Stella Stevens : la dernière Pin-Up de l'ouest
Par Shystrak(1/2) le vendredi 7 juillet 2006, 00:00 - Pin-up de la semaine - Lien permanent
La pin-up du blog is back pour l'été ! Enfin !
Comment ?
Grâce au récent achat du coffret western de Sam Peckinpah, j'ai enfin pu voir le magnifique "the ballad of Cable Hogue" et découvrir du même coup l'étonnante Stella Stevens. Véritable rayon de soleil qui illumine le film et le point d'eau de Cable Hogue (Jason Robards) sous le nom charmant d'Hildy.
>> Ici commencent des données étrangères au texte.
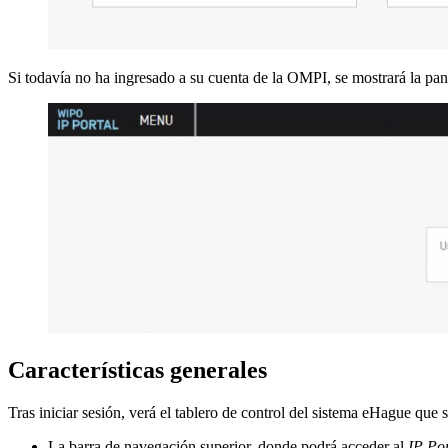
Si todavía no ha ingresado a su cuenta de la OMPI, se mostrará la pan
Características generales
Tras iniciar sesión, verá el tablero de control del sistema eHague que 
La barra de navegación superior, donde podrá acceder al
IP Por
Voici donc une Pin-Up de rêve pour notre bel été, qui va nous apporter fraîcheur et glamour.
Stella née en 1936 à Yazoo City, Mississipi, Stella se marie a 15 ans, devient mère à 16 et divorce a 17. Une bonne chose de faite ! Elle devient alors actrice et modèle.
En janvier 1960, elle devient célèbre en illuminant la page centrale de Playboy et devient une playmate mythique. Dès lors le cinéma lui ouvre ses portes.
Le temps de plusieurs films, elle accompagne des chanteurs acteurs, leur tenant la dragée haute : Bobby Darin dans "too late blues" (1962), le "king" Elvis Presley dans "girls! girls ! girls !" (1962). Premier accomplissement, elle est la muse de Jerry Lewis dans "The Nutty Professor" (1963). Stella Stevens crêve l'écran & les cœurs et rentre dans l'histoire. Un peu plus tard elle croise le pote de Jerry Lewis, Dean Martin dans "the Silencers", le James Bond (ou plutôt Flint) version Matt Helm.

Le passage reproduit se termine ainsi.